- Speaker: Frank Karlitschek
- Date: Thursday 1 May 2014
- Duration: 1h
- Location: MIT, Cambridge, MA
Context
One of the reason why ownCloud was created is the privacy aspect.
Cloud services cannot be trusted anymore after all the privacy issues we saw these last years.
Frank wrote the User Data Manifesto, a set of user rights that should be true online as it is commonly accepted offline. For example, if I put something in a locker, I would not like to see the company that owns the locker regularly looking at what is inside my locker and sell the item list to other companies.
Basic rights defined in the manifesto:
- Own the data
- Know where the data is stored
- Choose the storage location
- Control access (I decide who can see what I share, advertisers, ...)

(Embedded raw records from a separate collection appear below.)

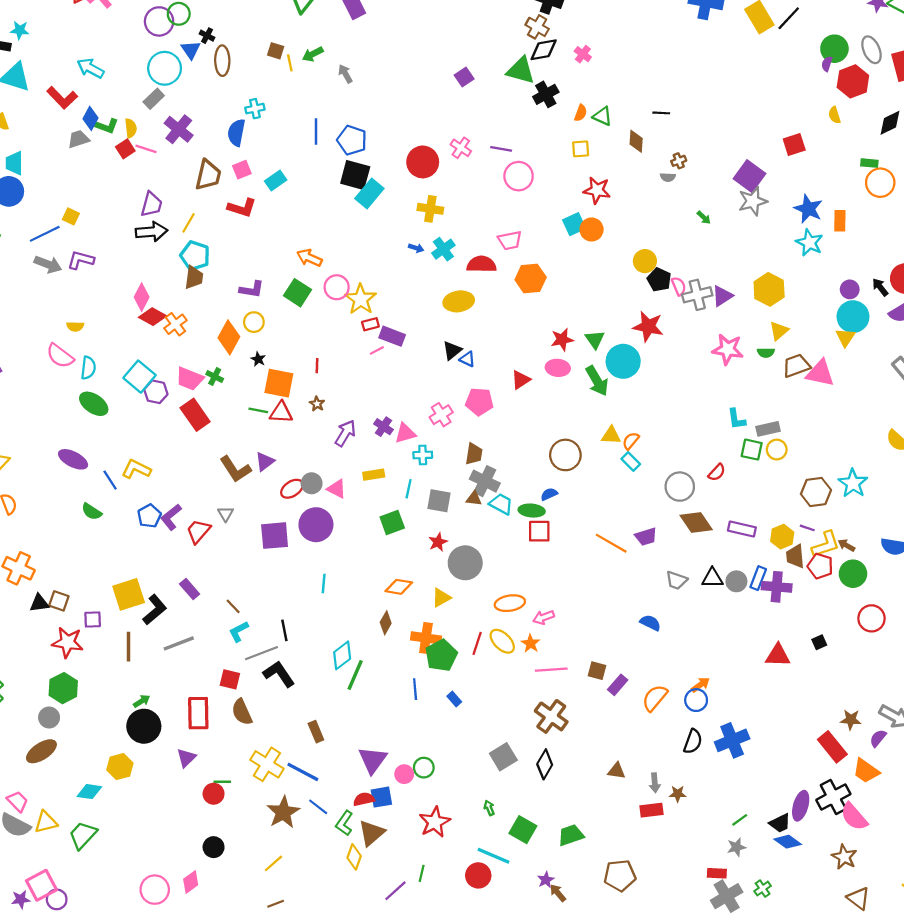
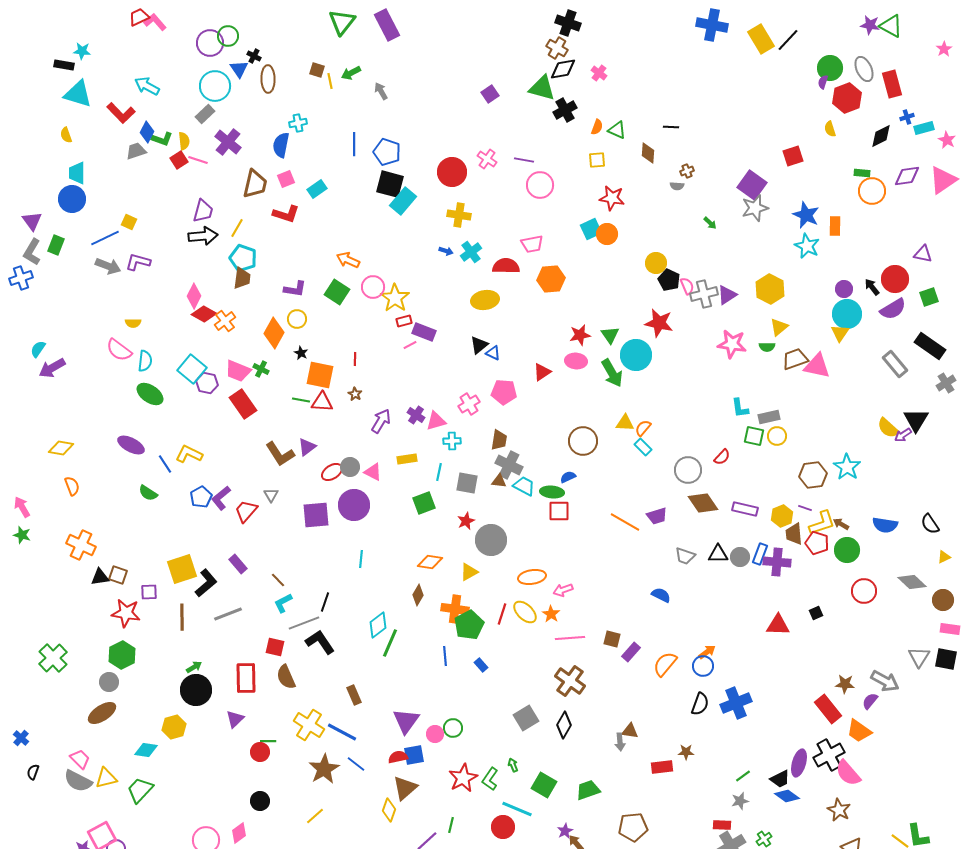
black line: (284, 630) -> (325, 602), turned 30
gray arrow: (655, 783) -> (620, 742), moved
green L-shape: (344, 823) -> (490, 779), moved

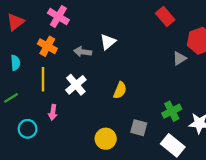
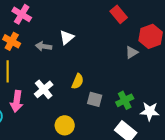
white cross: (76, 85) -> (44, 89), moved
pink arrow: (53, 112) -> (17, 101), size x1.5
gray square: (139, 128) -> (95, 99), moved

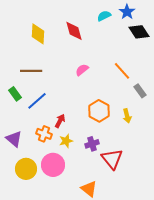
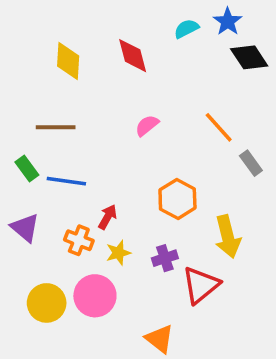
blue line: (37, 101) -> (66, 181), turned 50
yellow arrow: (127, 116) -> (228, 237), moved, size x1.6
purple triangle: (14, 139) -> (25, 228), moved
red triangle: (112, 159) -> (201, 285), turned 30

- Choose the conditions (I decide if I sell or not my data)
- Invulnerability of data
- Use it optimally
- Server software transparency
In order to meet these requirements, we need tools. Some exist but are too cryptic for non technical users. For example, the manual page of SSH is not digestable for everyone. There are GPG/PGP plugins for Gmail and other but nothing simply integrated yet. Security and privacy technologies exist but cannot be used widely because of this complexity.
ownCloud overview
ownCloud is an open source project (under AGPL License), with more than 150 contributors and more than 500.000 installations so far. It extensively uses open protocols and APIs.
The main feature of ownCloud is the file explorer, but it has been enhanced through numerous plugins: picture gallery, music and video players, bookmark syncing, ...
Different authentication methods are supported: an internal one, integration with LDAP, OAuth, SAML, Active Directory, ...
The next version (7, will be released around July) will introduce the ability to share data across different ownCloud instances. No support for synchronization yet.
ownCloud backend is tied to the filesystem. It also uses a database backend (multiple DBMS are supported) to store any kind of metadata. It offers applications interfaces to store data in both locations, filesystem or database. It does not support LDP. Extending ownCloud means creating a new plugin/application within the ownCloud instance rather than accessing a standard interface from external applications.
Versioning
ownCloud used to have a git backend for versioning purposes but now uses its own versioning system. It is a plain copy of the files from one version to another.
It automatically expire / cleanup files depending on storage and quota limits, age of the old versions, number of versions, ...
With documents following open standards like LibreOffice documents, ownCloud can be used as a collaborative editing tool.
Encryption
Server side encryption is AES-128. Client side encryption is not yet implemented but will be soon.
Sharing
Both folders and files can be shared across users. It offers fine-grained access control (read and write rights, delete, ...). It is also possible to set an expiration date on shared files.